这些发现令人鼓舞, 指出Lisberg, since the current standard of care second-line chemotherapy docetaxel is associated with modest benefit and substantial toxicity and suggest that Dato-DXd has the potential to be new therapy for patients with previously treated non-squamous non-small cell lung cancer.
TROPION-LUNG01研究设计
研究ers on the global TROPION-LUNG01 trial compared the effectiveness and tolerability of Dato-DXd vs docetaxel by randomizing 604 patients to receive either Dato-DXd (299 patients) or docetaxel (305) patients. Patients both with and without genetic driver mutations such as EGFR were enrolled and must have received multiple therapies for metastatic non-small cell lung cancer prior to enrollment. No minimum level of TROP-2 expression on the tumor surface was required for enrollment, 因为尚未发现TROP-2的表达与Dato-DXd的有效性相关, 到目前为止.
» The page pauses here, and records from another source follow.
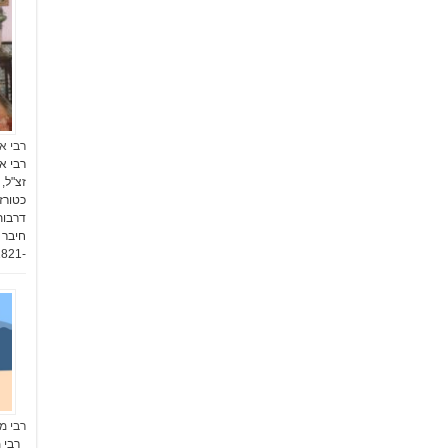
רבי א
רבי א
זצ"ל,
כטורז
דרבות
חיבר 
-1821 ארבעים שנה לאחר …
רבי מ
רבי מ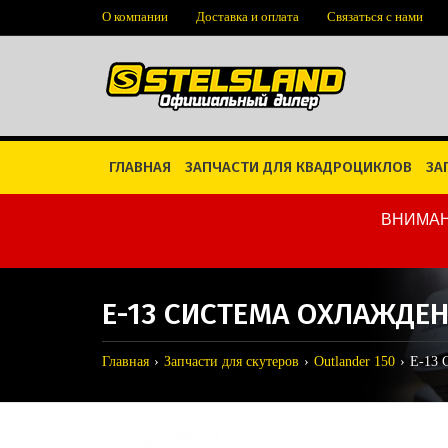
О компании
Доставка и оплата
Связаться с нами
ГЛАВНАЯ
ЗАПЧАСТИ ДЛЯ КВАДРОЦИКЛОВ
ЗА
ВНИМАН
E-13 СИСТЕМА ОХЛАЖДЕ
Главная
Запчасти для скутеров
Outlander 150
E-13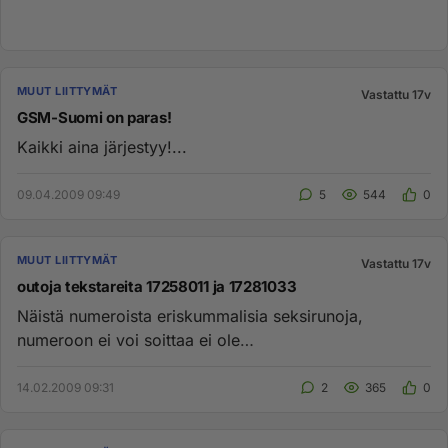
MUUT LIITTYMÄT
Vastattu 17v
GSM-Suomi on paras!
Kaikki aina järjestyy!...
09.04.2009 09:49
5
544
0
MUUT LIITTYMÄT
Vastattu 17v
outoja tekstareita 17258011 ja 17281033
Näistä numeroista eriskummalisia seksirunoja,
numeroon ei voi soittaa ei ole
käytössä.Numerotiedustelu ei tiedä mitään j...
14.02.2009 09:31
2
365
0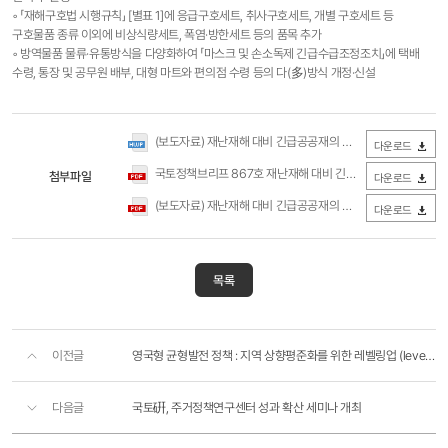
◦ 「재해구호법 시행규칙」 [별표 1]에 응급구호세트, 취사구호세트, 개별 구호세트 등
구호물품 종류 이외에 비상식량세트, 폭염·방한세트 등의 품목 추가
◦ 방역물품 물류·유통방식을 다양화하여 「마스크 및 손소독제 긴급수급조정조치」에 택배
수령, 통장 및 공무원 배부, 대형 마트와 편의점 수령 등의 다(多)방식 개정·신설
(보도자료) 재난재해 대비 긴급공공재의 비축전달체계 개선방향(국토연구원).hwp
다운로드
국토정책브리프 867호 재난재해 대비 긴급공공재의 비축전달체계 개선방향(국토연구원).pdf
첨부파일
다운로드
(보도자료) 재난재해 대비 긴급공공재의 비축전달체계 개선방향(국토연구원).pdf
다운로드
목록
이전글
영국형 균형발전 정책 : 지역 상향평준화를 위한 레벨링업 (levelling up) 정책의 주요 내용과 시사점
다음글
국토硏, 주거정책연구센터 성과 확산 세미나 개최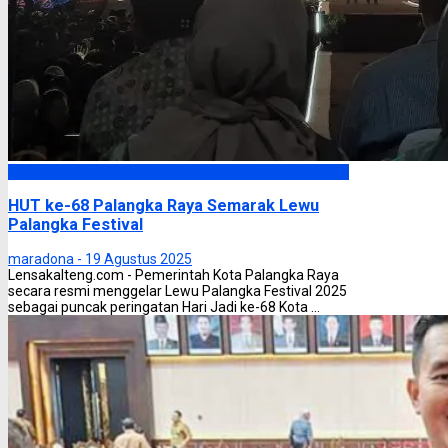
Palangka Raya
HUT ke-68 Palangka Raya Semarak Lewu
Palangka Festival
maradona -
19 Agustus 2025
Lensakalteng.com - Pemerintah Kota Palangka Raya
secara resmi menggelar Lewu Palangka Festival 2025
sebagai puncak peringatan Hari Jadi ke-68 Kota ...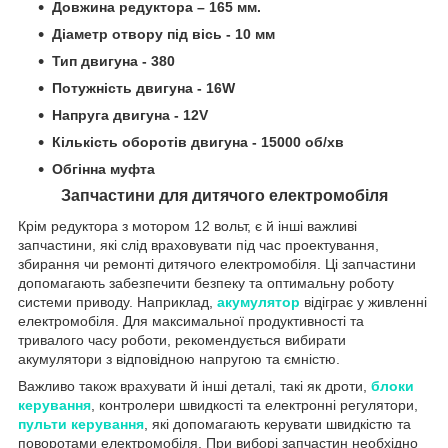
Довжина редуктора – 165 мм.
Діаметр отвору під вісь - 10 мм
Тип двигуна - 380
Потужність двигуна - 16W
Напруга двигуна - 12V
Кількість оборотів двигуна - 15000 об/хв
Обгінна муфта
Запчастини для дитячого електромобіля
Крім редуктора з мотором 12 вольт, є й інші важливі
запчастини, які слід враховувати під час проектування,
збирання чи ремонті дитячого електромобіля. Ці запчастини
допомагають забезпечити безпеку та оптимальну роботу
системи приводу. Наприклад,
акумулятор
відіграє у живленні
електромобіля. Для максимальної продуктивності та
тривалого часу роботи, рекомендується вибирати
акумулятори з відповідною напругою та ємністю.
Важливо також врахувати й інші деталі, такі як дроти,
блоки
керування
, контролери швидкості та електронні регулятори,
пульти керування
, які допомагають керувати швидкістю та
поворотами електромобіля. При виборі запчастин необхідно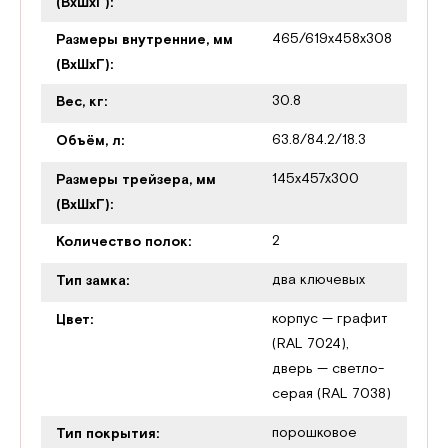
(ВхШхГ):
465/619x458x308
Размеры внутренние, мм
(ВхШхГ):
30.8
Вес, кг:
63.8/84.2/18.3
Объём, л:
145x457x300
Размеры трейзера, мм
(ВхШхГ):
2
Количество полок:
два ключевых
Тип замка:
корпус — графит
Цвет:
(RAL 7024),
дверь — светло-
серая (RAL 7038)
порошковое
Тип покрытия: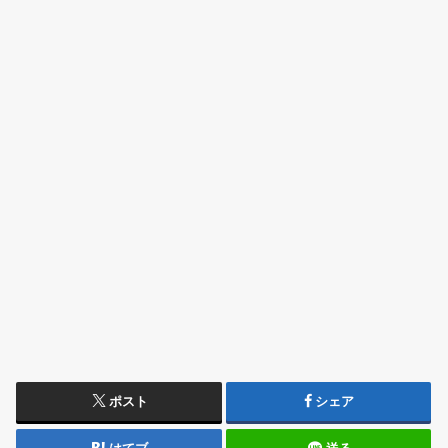
ポスト
シェア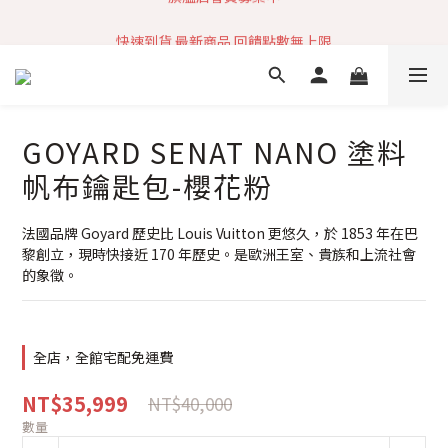
加入社群 獲取最新商品資訊
快速到貨 最新商品 回饋點數無上限
加入社群 獲取最新商品資訊
GOYARD SENAT NANO 塗料
帆布鑰匙包-櫻花粉
法國品牌 Goyard 歷史比 Louis Vuitton 更悠久，於 1853 年在巴
黎創立，現時快接近 170 年歷史。是歐洲王室、貴族和上流社會
的象徵。
全店，全館宅配免運費
NT$35,999
NT$40,000
數量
皇冠hga025大学洛杉矶分校在Dato-DXd开发中的领导地位
UCLA’s thoracic medical oncology team has been at the forefront of Dato-DXd’s global development punctuated by Lisberg’s ESMO 2023 TROPION-LUNG01 Presidential Symposium. 血液学/肿瘤学临床研究单位提供了关键支持, 以及利斯伯格在皇冠hga025大学洛杉矶分校胸部肿瘤医学的同事. 爱德华·加隆博士. 乔纳森·戈德曼博士. 艾米·卡明斯, who identified the potential of Dato-DXd early on in development and prioritized Dato-DXd for their heavily pretreated non-small cell lung cancer patients. These patients had a paucity of effective treatment options at the time of Dato-DXd trial enrollment and their participation was essential to the success of the TROPION-LUNG01 study, 许多人的生活得到了长期的改善, 由于Dato-DXd. The TRIO-US network also made significant contributions to the TROPION-LUNG01 study under the direction of Lisberg.
皇冠hga025大学洛杉矶分校和TRIO-US网络在未来Dato-DXd肺癌试验的前沿
This antibody-drug conjugate is now being evaluated as potential first-line therapy for patients with newly diagnosed metastatic non-small cell lung cancer on the TROPION-LUNG07/08 studies (NCT05555732/NCT05215340),这两个项目最近都在皇冠hga025大学洛杉矶分校遍布南皇冠hga025的诊所开设. 除了, TRIO-US网络正在参与TROPION-LUNG07试验, 就像TROPION-LUNG01一样. These trials hold the promise to improve clinical outcomes for patients with metastatic non-small cell lung cancer by providing Dato-DXd to an even larger number of patients with non-squamous tumors.
Datopotamab deruxtecan is a specifically engineered TROP2-directed DXd antibody drug conjugate being jointly developed by AstraZeneca and Daiichi Sankyo.